Content starts

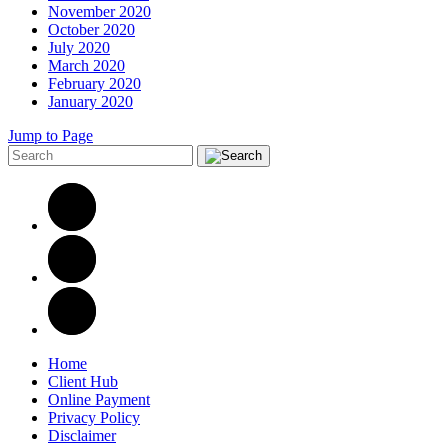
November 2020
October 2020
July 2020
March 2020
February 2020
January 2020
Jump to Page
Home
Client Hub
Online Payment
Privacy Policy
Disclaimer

Content ends
Content starts

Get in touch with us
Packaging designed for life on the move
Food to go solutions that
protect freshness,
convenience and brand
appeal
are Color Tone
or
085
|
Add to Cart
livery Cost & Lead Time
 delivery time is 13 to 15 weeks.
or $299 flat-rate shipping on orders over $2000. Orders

Content ends

#### Assignment
Only the lines above starting at the one containing "convenience and brand" and ending at the one containing "or $299 flat-rate", both included, are to be returned, exactly as they read.

#### Solution for this task
convenience and brand
appeal
are Color Tone
or
085
|
Add to Cart
livery Cost & Lead Time
 delivery time is 13 to 15 weeks.
or $299 flat-rate shipping on orders over $2000. Orders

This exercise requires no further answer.